Data shown:
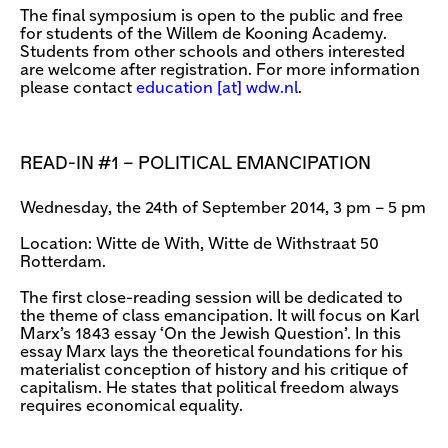
The final symposium is open to the public and free
for students of the Willem de Kooning Academy.
Students from other schools and others interested
are welcome after registration. For more information
please contact
education [​at​] wdw.nl
.
READ-IN #1 – POLITICAL EMANCIPATION
Wednesday, the 24th of September 2014, 3 pm – 5 pm
Location: Witte de With, Witte de Withstraat 50
Rotterdam.
The first close-reading session will be dedicated to
the theme of class emancipation. It will focus on Karl
Marx’s 1843 essay ‘On the Jewish Question’. In this
essay Marx lays the theoretical foundations for his
materialist conception of history and his critique of
capitalism. He states that political freedom always
requires economical equality.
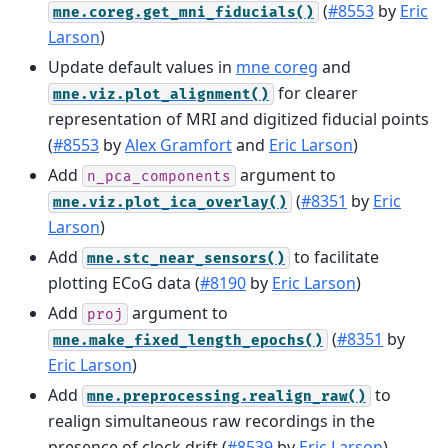
(
#8553
by
Eric
mne.coreg.get_mni_fiducials()
Larson
)
Update default values in
mne coreg
and
for clearer
mne.viz.plot_alignment()
representation of MRI and digitized fiducial points
(
#8553
by
Alex Gramfort
and
Eric Larson
)
Add
argument to
n_pca_components
(
#8351
by
Eric
mne.viz.plot_ica_overlay()
Larson
)
Add
to facilitate
mne.stc_near_sensors()
plotting ECoG data (
#8190
by
Eric Larson
)
Add
argument to
proj
(
#8351
by
mne.make_fixed_length_epochs()
Eric Larson
)
Add
to
mne.preprocessing.realign_raw()
realign simultaneous raw recordings in the
presence of clock drift (
#8539
by
Eric Larson
)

What the task asks: So that the copy stays exact, reproduce each record word for word and leave its images out.

Result for this exercise:
The final symposium is open to the public and free
for students of the Willem de Kooning Academy.
Students from other schools and others interested
are welcome after registration. For more information
please contact
education [​at​] wdw.nl
.
READ-IN #1 – POLITICAL EMANCIPATION
Wednesday, the 24th of September 2014, 3 pm – 5 pm
Location: Witte de With, Witte de Withstraat 50
Rotterdam.
The first close-reading session will be dedicated to
the theme of class emancipation. It will focus on Karl
Marx’s 1843 essay ‘On the Jewish Question’. In this
essay Marx lays the theoretical foundations for his
materialist conception of history and his critique of
capitalism. He states that political freedom always
requires economical equality.
(
#8553
by
Eric
mne.coreg.get_mni_fiducials()
Larson
)
Update default values in
mne coreg
and
for clearer
mne.viz.plot_alignment()
representation of MRI and digitized fiducial points
(
#8553
by
Alex Gramfort
and
Eric Larson
)
Add
argument to
n_pca_components
(
#8351
by
Eric
mne.viz.plot_ica_overlay()
Larson
)
Add
to facilitate
mne.stc_near_sensors()
plotting ECoG data (
#8190
by
Eric Larson
)
Add
argument to
proj
(
#8351
by
mne.make_fixed_length_epochs()
Eric Larson
)
Add
to
mne.preprocessing.realign_raw()
realign simultaneous raw recordings in the
presence of clock drift (
#8539
by
Eric Larson
)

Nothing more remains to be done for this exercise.